Page images and extracted text

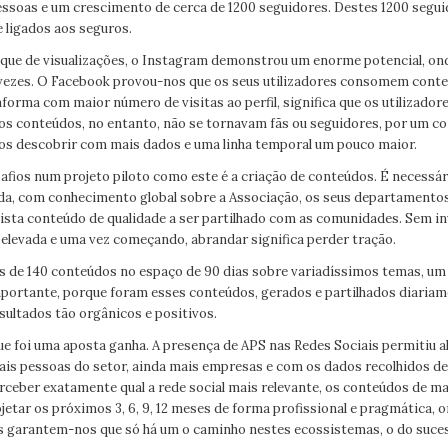
pessoas e um crescimento de cerca de 1200 seguidores. Destes 1200 segu
 ligados aos seguros.
que de visualizações, o Instagram demonstrou um enorme potencial, on
 vezes. O Facebook provou-nos que os seus utilizadores consomem cont
taforma com maior número de visitas ao perfil, significa que os utilizadore
s conteúdos, no entanto, não se tornavam fãs ou seguidores, por um co
s descobrir com mais dados e uma linha temporal um pouco maior.
fios num projeto piloto como este é a criação de conteúdos. É necessá
ada, com conhecimento global sobre a Associação, os seus departamentos,
xista conteúdo de qualidade a ser partilhado com as comunidades. Sem i
 elevada e uma vez começando, abrandar significa perder tração.
 de 140 conteúdos no espaço de 90 dias sobre variadíssimos temas, um
mportante, porque foram esses conteúdos, gerados e partilhados diaria
sultados tão orgânicos e positivos.
e foi uma aposta ganha. A presença de APS nas Redes Sociais permitiu a
ais pessoas do setor, ainda mais empresas e com os dados recolhidos de
erceber exatamente qual a rede social mais relevante, os conteúdos de m
jetar os próximos 3, 6, 9, 12 meses de forma profissional e pragmática, 
s garantem-nos que só há um o caminho nestes ecossistemas, o do suce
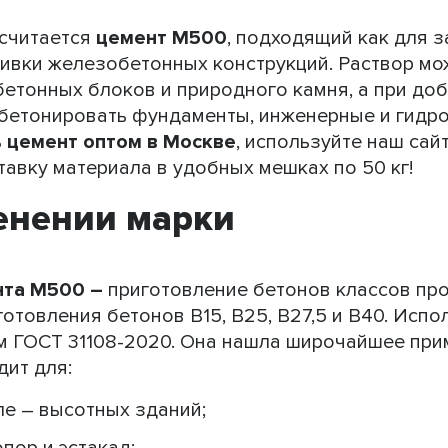
 считается
цемент М500
, подходящий как для 
тливки железобетонных конструкций. Раствор м
бетонных блоков и природного камня, а при до
– бетонировать фундаменты, инженерные и гидр
ь цемент оптом в Москве
, используйте наш сай
тавку материала в удобных мешках по 50 кг!
енении марки
нта М500 –
приготовление бетонов классов про
готовления бетонов В15, В25, В27,5 и В40. Исп
м ГОСТ 31108-2020. Она нашла широчайшее при
дит для:
ле – высотных зданий;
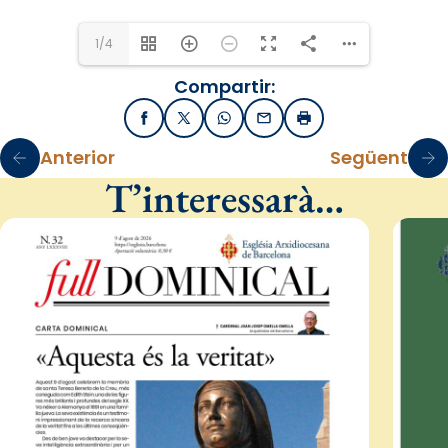
1/4
Compartir:
Facebook
X / Twitter
WhatsApp
Email
Imprimir
Anterior
Següent
T’interessarà…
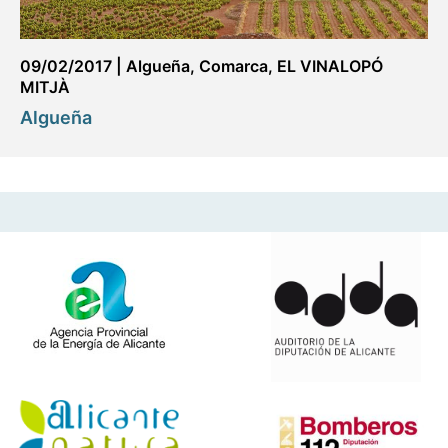
09/02/2017
|
Algueña
,
Comarca
,
EL VINALOPÓ
MITJÀ
Algueña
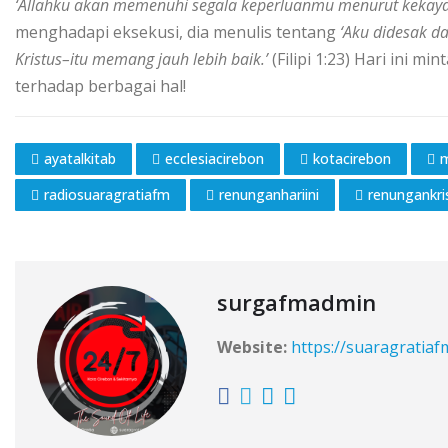
‘Allahku akan memenuhi segala keperluanmu menurut kekaya
menghadapi eksekusi, dia menulis tentang
‘Aku didesak d
Kristus–itu memang jauh lebih baik.’
(Filipi 1:23) Hari ini
terhadap berbagai hal!
ayatalkitab
ecclesiacirebon
kotacirebon
m
radiosuaragratiafm
renunganhariini
renungankri
surgafmadmin
Website:
https://suaragratia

Task to carry out
Every line of the records that includes the word "seus" should be gathered.

Written response
 vezes. O Facebook provou-nos que os seus utilizadores consomem cont
ada, com conhecimento global sobre a Associação, os seus departamentos,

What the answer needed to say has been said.